Items listed in a dataset
=== Section Start ===

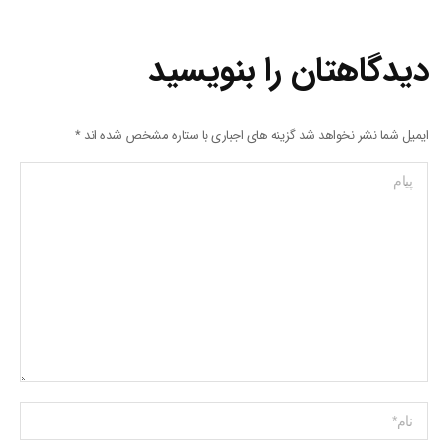
دیدگاهتان را بنویسید
ایمیل شما نشر نخواهد شد گزینه های اجباری با ستاره مشخص شده اند
*
پیام
Name *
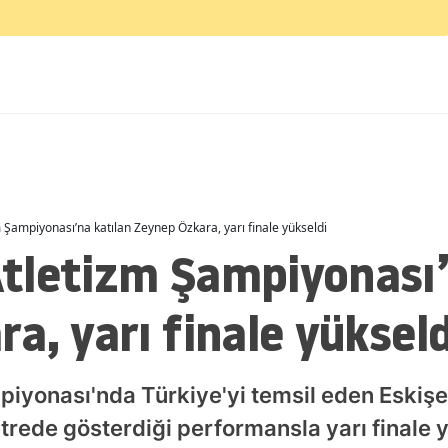
Malatya
Manisa
Kahramanmaraş
Mardin
Muğla
Şampiyonası’na katılan Zeynep Özkara, yarı finale yükseldi
Muş
tletizm Şampiyonası’
Nevşehir
a, yarı finale yükseld
Niğde
Ordu
yonası'nda Türkiye'yi temsil eden Eskişeh
Rize
rede gösterdiği performansla yarı finale 
Sakarya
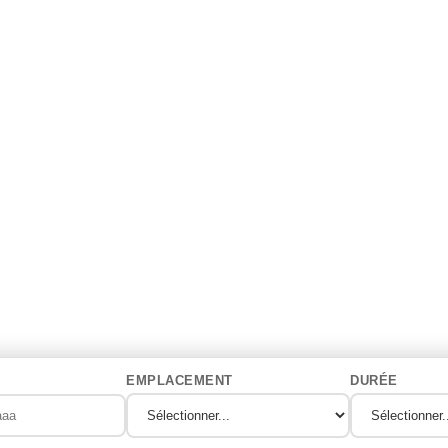
EMPLACEMENT
DURÉE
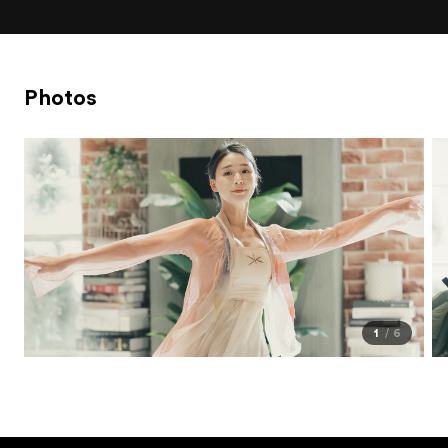
Photos
1
6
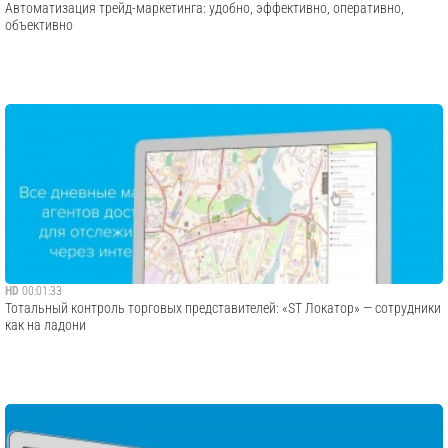
Автоматизация трейд-маркетинга: удобно, эффективно, оперативно,
объективно
HD
00:01:33
Тотальный контроль торговых представителей: «ST Локатор» — сотрудники
как на ладони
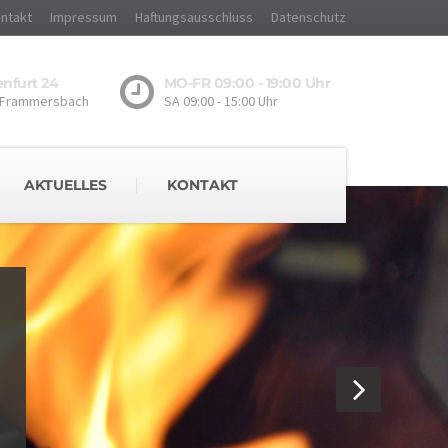
ntakt
Impressum
Haftungsausschluss
Datenschutz
nfurt 24
MO-FR 09:00 - 19:00 Uhr
 Frammersbach
SA 09:00 - 15:00 Uhr
AKTUELLES
KONTAKT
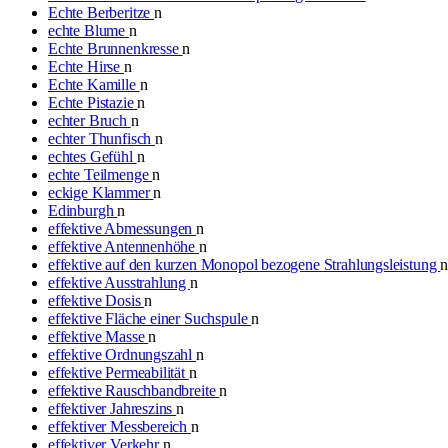
Echte Berberitze
n
echte Blume
n
Echte Brunnenkresse
n
Echte Hirse
n
Echte Kamille
n
Echte Pistazie
n
echter Bruch
n
echter Thunfisch
n
echtes Gefühl
n
echte Teilmenge
n
eckige Klammer
n
Edinburgh
n
effektive Abmessungen
n
effektive Antennenhöhe
n
effektive auf den kurzen Monopol bezogene Strahlungsleistung
effektive Ausstrahlung
n
effektive Dosis
n
effektive Fläche einer Suchspule
n
effektive Masse
n
effektive Ordnungszahl
n
effektive Permeabilität
n
effektive Rauschbandbreite
n
effektiver Jahreszins
n
effektiver Messbereich
n
effektiver Verkehr
n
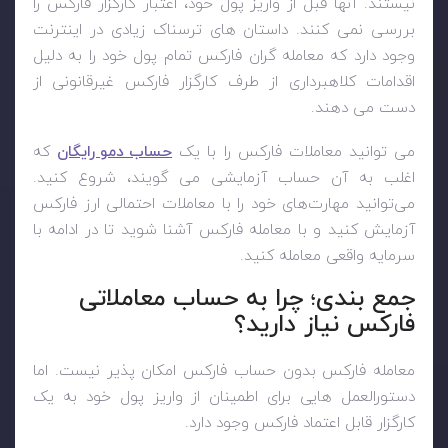
نیستند. آنها قبل از واریز پول خود، اعتبار کارگزار فارکس را
بررسی نمی کنند. داستان های ترسناک زیادی در اینترنت
وجود دارد که معامله گران فارکس تمام پول خود را به دلیل
اقدامات کلاهبرداری از طرف کارگزار فارکس غیرقانونی از
دست می دهند.
می توانید معاملات فارکس را با یک
حساب دمو رایگان
که
اغلب به آن حساب آزمایشی می گویند، شروع کنید.
می‌توانید مهارت‌های خود را با معاملات احتمالی ارز فارکس
آزمایش کنید و با معامله فارکس آشنا شوید تا در ادامه با
سرمایه واقعی معامله کنید.
جمع بندی؛ چرا به حساب معاملاتی
فارکس نیاز دارید؟
معامله فارکس بدون حساب فارکس امکان پذیر نیست. اما
دستورالعمل هایی برای اطمینان از واریز پول خود به یک
کارگزار قابل اعتماد فارکس وجود دارد.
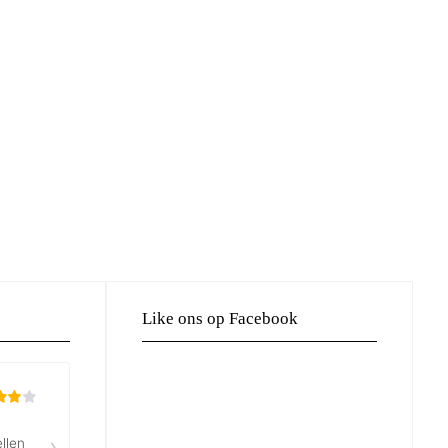
Like ons op Facebook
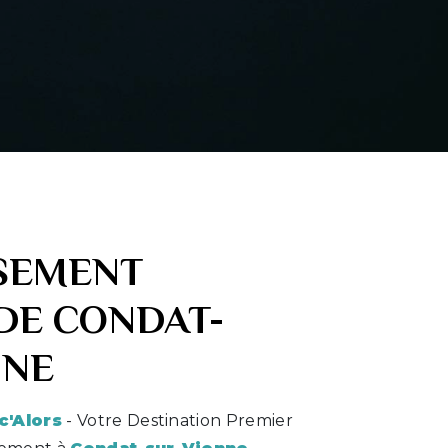
SEMENT
DE CONDAT-
NNE
c'Alors
- Votre Destination Premier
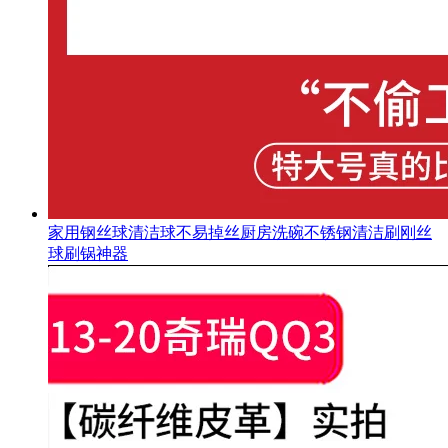
家用钢丝球清洁球不易掉丝厨房洗碗不锈钢清洁刷刚丝
球刷锅神器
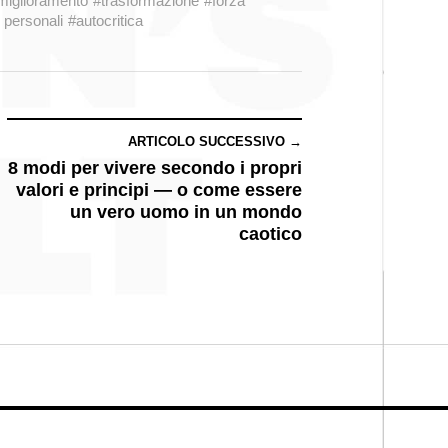
miglioramento
#trasformazione
#forza
 personali
#autocritica
ARTICOLO SUCCESSIVO →
8 modi per vivere secondo i propri
valori e principi — o come essere
un vero uomo in un mondo
caotico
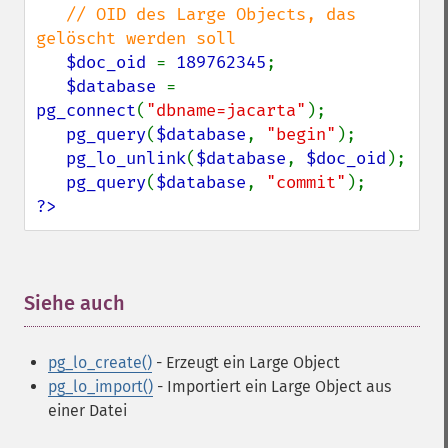
// OID des Large Objects, das 
gelöscht werden soll

$doc_oid 
= 
189762345
;

$database 
= 
pg_connect
(
"dbname=jacarta"
);

pg_query
(
$database
, 
"begin"
);

pg_lo_unlink
(
$database
, 
$doc_oid
);

pg_query
(
$database
, 
"commit"
?>
Siehe auch
¶
pg_lo_create()
- Erzeugt ein Large Object
pg_lo_import()
- Importiert ein Large Object aus
einer Datei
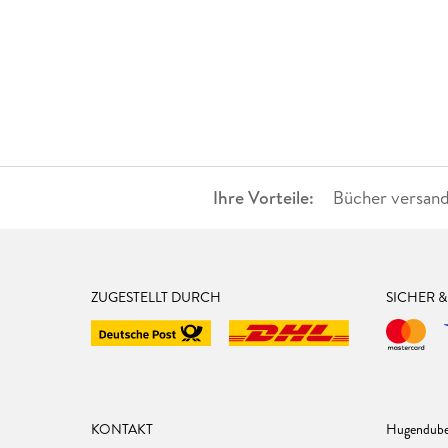
Ihre Vorteile:
Bücher versand
ZUGESTELLT DURCH
SICHER 
KONTAKT
Hugendube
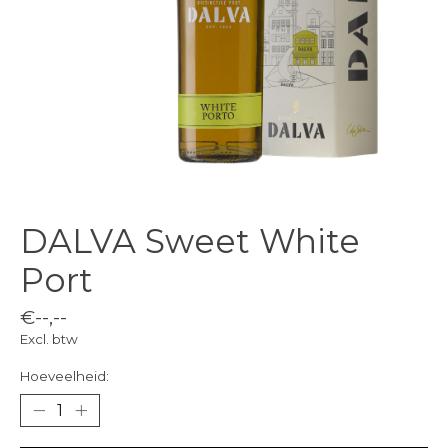
DALVA Sweet White
Port
€--,--
Excl. btw
Hoeveelheid:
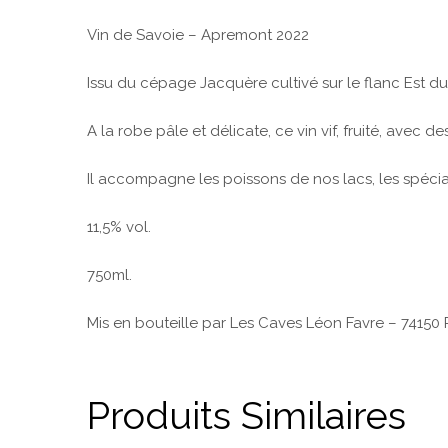
Vin de Savoie – Apremont 2022
Issu du cépage Jacquère cultivé sur le flanc Est d
A la robe pâle et délicate, ce vin vif, fruité, avec de
Il accompagne les poissons de nos lacs, les spécialit
11,5% vol.
750ml.
Mis en bouteille par Les Caves Léon Favre – 74150 
Produits Similaires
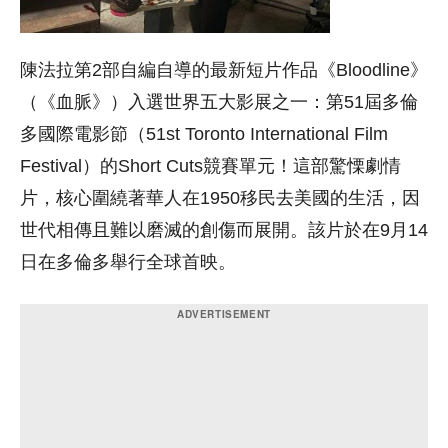
陳法拉第2部自編自導的最新短片作品《Bloodline》
（《血脈》）入選世界五大影展之一：第51屆多倫
多國際電影節（51st Toronto International Film
Festival）的Short Cuts競賽單元！這部驚慄劇情
片，核心圍繞著華人在1950移民去美國的生活，因
世代相傳且難以磨滅的創傷而展開。該片於在9月14
日在多倫多舉行全球首映。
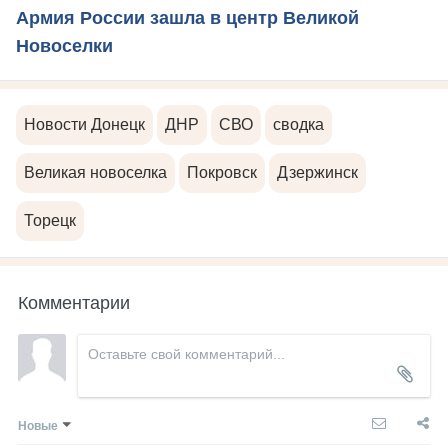
Армия России зашла в центр Великой
Новоселки
Новости Донецк
ДНР
СВО
сводка
Великая новоселка
Покровск
Дзержинск
Торецк
Комментарии
Новые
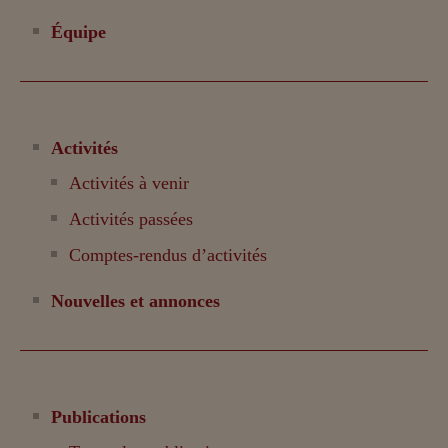
Équipe
Activités
Activités à venir
Activités passées
Comptes-rendus d’activités
Nouvelles et annonces
Publications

=== Section End ===

**WHAT IS NEEDED**:
Line count for "کنید": count the lines of the records above that contain it and give only the number.

**ANSWER TO THE EXERCISE**:
3